> _PROMPT_
Report each line of the records below that uses the word "Peach".
#### EXTRACTED INFORMATION ####
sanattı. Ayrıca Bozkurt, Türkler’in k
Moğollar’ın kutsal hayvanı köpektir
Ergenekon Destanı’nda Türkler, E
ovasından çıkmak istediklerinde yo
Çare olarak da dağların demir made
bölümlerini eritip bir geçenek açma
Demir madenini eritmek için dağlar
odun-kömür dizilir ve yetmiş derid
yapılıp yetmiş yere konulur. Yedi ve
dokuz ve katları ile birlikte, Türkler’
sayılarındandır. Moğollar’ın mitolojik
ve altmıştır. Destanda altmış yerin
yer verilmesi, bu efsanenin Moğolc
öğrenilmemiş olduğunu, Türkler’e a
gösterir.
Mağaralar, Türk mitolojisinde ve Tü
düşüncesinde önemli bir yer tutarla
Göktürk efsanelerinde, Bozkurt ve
####
#### EXTRACTED INFORMATION ####
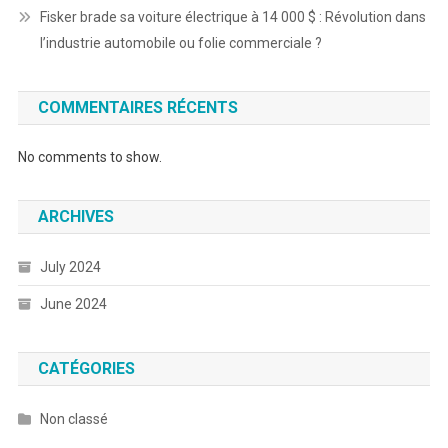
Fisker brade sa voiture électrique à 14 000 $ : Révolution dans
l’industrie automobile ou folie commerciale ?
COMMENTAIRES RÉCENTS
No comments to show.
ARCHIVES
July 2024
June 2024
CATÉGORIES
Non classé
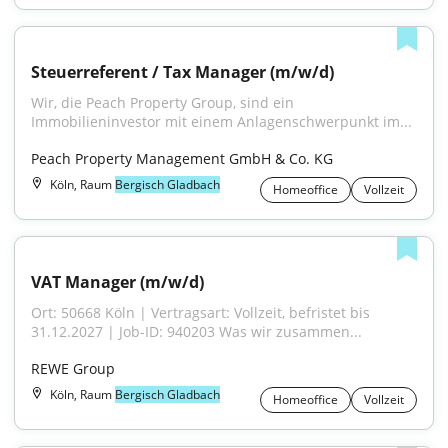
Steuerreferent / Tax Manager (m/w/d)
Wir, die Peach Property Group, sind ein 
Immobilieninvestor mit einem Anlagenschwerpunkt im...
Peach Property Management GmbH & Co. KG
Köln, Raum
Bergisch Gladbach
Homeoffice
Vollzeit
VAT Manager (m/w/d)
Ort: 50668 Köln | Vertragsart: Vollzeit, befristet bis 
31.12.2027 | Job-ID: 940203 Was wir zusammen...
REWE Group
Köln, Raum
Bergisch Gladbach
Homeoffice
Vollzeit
####
#### EXTRACTED INFORMATION ####
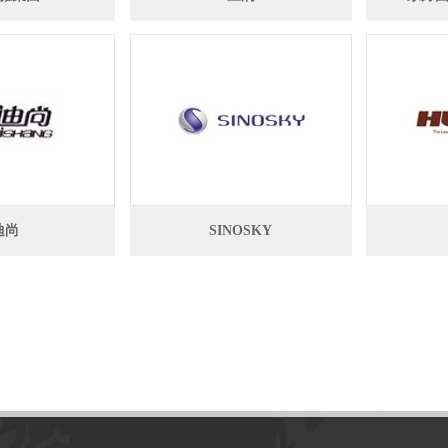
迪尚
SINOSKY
####
> _ANSWER SPACE_
Wir, die Peach Property Group, sind ein 
Peach Property Management GmbH & Co. KG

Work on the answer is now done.